The spring of 2018 will not go down in the record books as one of the earlier planted years, but understandably, markets have not become overly anxious. As of the 22nd, NASS estimates that we have 5% of the corn in the soil, which was 3% less than anticipated and 9% behind the 5-year average. The only state that is ahead of pace is Texas with 65% planted versus an average of 59%. Of course it is well known that we can plant the entire crop within a very limited window of time, (14 suitable days according to the University of Illinois) and in light of the current weather forecast, it would appear that a large portion of the crop will get planted in the next week to 10-days. Bean planting progress was limited to southern states and came in right on the historical average of 2%. Not surprising, progress throughout the north was limited in all crops. Spring wheat just 3% planted vs. 25% normal, 2% of barley compared with 8%, oats at 31% vs. 55% and sugarbeets 12% compared with an average 37%. Once again though, not a surprise considering there was snow falling a week ago in much of the north.

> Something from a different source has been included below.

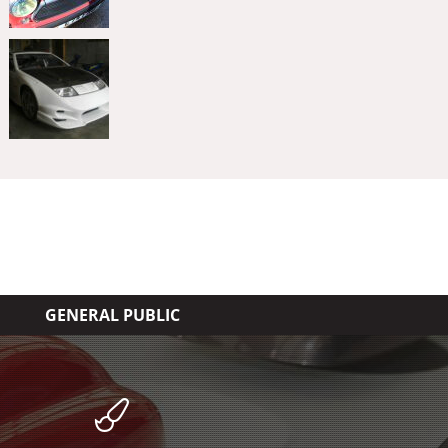
GENERAL PUBLIC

It seems this is the first week I can remember in months when there were not downward revisions being published for the Argentine crops. Soy harvest in that nation is now estimated to be 39.6% complete, and Dr. Cordonnier left his estimated unchanged at 39 MMT, and the Buenos Aires Grain Exchange is at 38 MMT, which was also unchanged. Do note that this morning the USDA reported sales of 130,000 MT of US beans to Argentina. 60k of this is for the current crop year and 70k for the 18/19 marketing year. Corn harvest was estimated to be 29.5% complete, and here as well, both Dr. Cordonnier and the Exchange left the estimates unchanged at 32 MMT. As I noted yesterday, dryness in Southern Brazil is raising a little concern about the safrinha corn crop but so far not enough to make any adjustments. Dr. Cordonnier left his estimate unchanged at 87 MMT (5 MMT less than USDA) and had the bean number at 115 MMT, which is the same as Uncle Sam.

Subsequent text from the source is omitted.